Apparently the high priest didn’t agree that Paul had fulfilled his duty before God. (Perhaps he didn’t appreciate Paul’s pronouncing the divine name, especially in support of himself.) Whatever the reason, the high priest was so bothered by Paul’s claim that he ordered those standing nearby to slap him on the mouth (23:2). The high priest in this case was Ananias. He had received his office from one of the Herods in about A.D. 47, and held his position for about 12 years. He was known for his greed. Josephus accused him of embezzling the tithes of the ordinary priests and for handing out lavish bribes (Antiquities 20:205-207, 213).
Ananias was hated by Jewish nationalists because of his pro-Roman policies. They burned his home in A.D. at the beginning of the Jewish-Roman war. Then, the nationalists hunted him down and he was killed along with his brother (Josephus, Wars 2:426, 441-442, 448).
“Whitewashed wall” (Acts 23:3)
Caught off guard, and stung by the command, Paul lashed back at the high priest, “God will strike you, you whitewashed wall!” he said. “You sit there to judge me according to the law, yet you yourself violate the law by commanding that I be struck!” (23:3). Paul had not been tried and found guilty of any infraction of Jewish law. He hadn’t even been officially charged with any infraction. For him to be struck as though he was guilty of a crime violated the very law the high priest claimed to uphold.
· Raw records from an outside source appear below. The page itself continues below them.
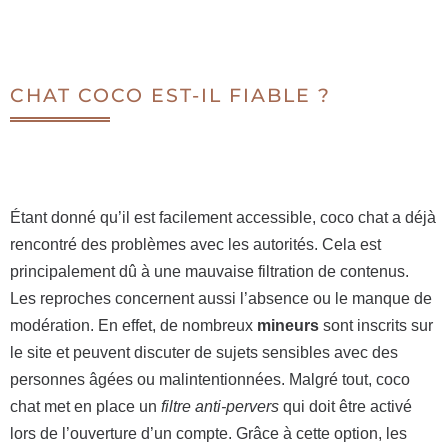
CHAT COCO EST-IL FIABLE ?
Étant donné qu’il est facilement accessible, coco chat a déjà
rencontré des problèmes avec les autorités. Cela est
principalement dû à une mauvaise filtration de contenus.
Les reproches concernent aussi l’absence ou le manque de
modération. En effet, de nombreux
mineurs
sont inscrits sur
le site et peuvent discuter de sujets sensibles avec des
personnes âgées ou malintentionnées. Malgré tout, coco
chat met en place un
filtre anti-pervers
qui doit être activé
lors de l’ouverture d’un compte. Grâce à cette option, les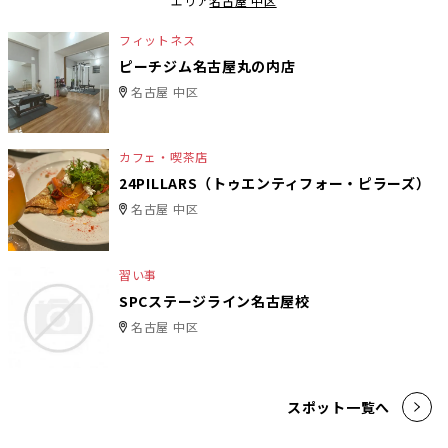
エリア
名古屋 中区
フィットネス
ピーチジム名古屋丸の内店
名古屋 中区
カフェ・喫茶店
24PILLARS（トゥエンティフォー・ピラーズ）
名古屋 中区
習い事
SPCステージライン名古屋校
名古屋 中区
スポット一覧へ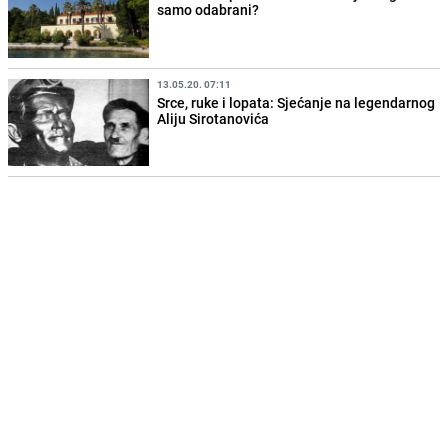
samo odabrani?
13.05.20. 07:11
Srce, ruke i lopata: Sjećanje na legendarnog
Aliju Sirotanovića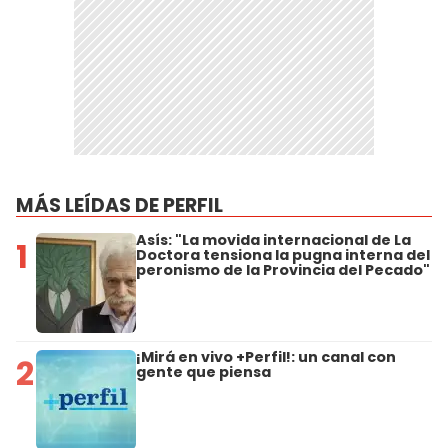
MÁS LEÍDAS DE PERFIL
Asís: "La movida internacional de La
1
Doctora tensiona la pugna interna del
peronismo de la Provincia del Pecado"
¡Mirá en vivo +Perfil!: un canal con
2
gente que piensa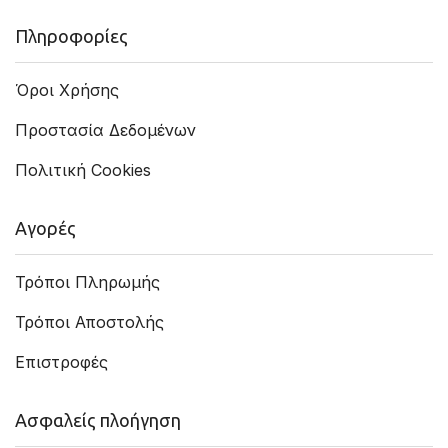
Πληροφορίες
Όροι Χρήσης
Προστασία Δεδομένων
Πολιτική Cookies
Αγορές
Τρόποι Πληρωμής
Τρόποι Αποστολής
Επιστροφές
Ασφαλείς πλοήγηση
The phrase “whitewashed wall” referred to a person who was a hypocrite, as the high priest had shown himself to be. Ananias claimed to uphold the law but he was trampling all over Paul’s rights according to that law. Compare this with Jesus’ evaluation of the teachers of the law and Pharisees, whom he called “whitewashed tombs” (Matthew 23:27-28).
Some commentators seem surprised by Paul’s sharp reply. They note that it contradicts the spirit of Jesus’ call to turn the other cheek (Matthew 5:39) as well as Paul’s own advice to bless when cursed (1 Corinthians 4:12). But the problem exists only if we think of Paul as some quasi-divine person who had achieved sinless perfection. That is not the way Paul spoke of himself (Romans 8:9-25). The simple answer is that Paul was a human being who sinned, as we all do. Paul was an emotional individual, a reactive person. This is not the only time Paul was guilty of saying something cutting and passionate (1 Corinthians 11:19; Galatians 2:11; 5:12; Philippians 3:2). Here he momentarily lost his composure. Though he spoke the truth about Ananias, it was probably not something he would have said under more ideal circumstances.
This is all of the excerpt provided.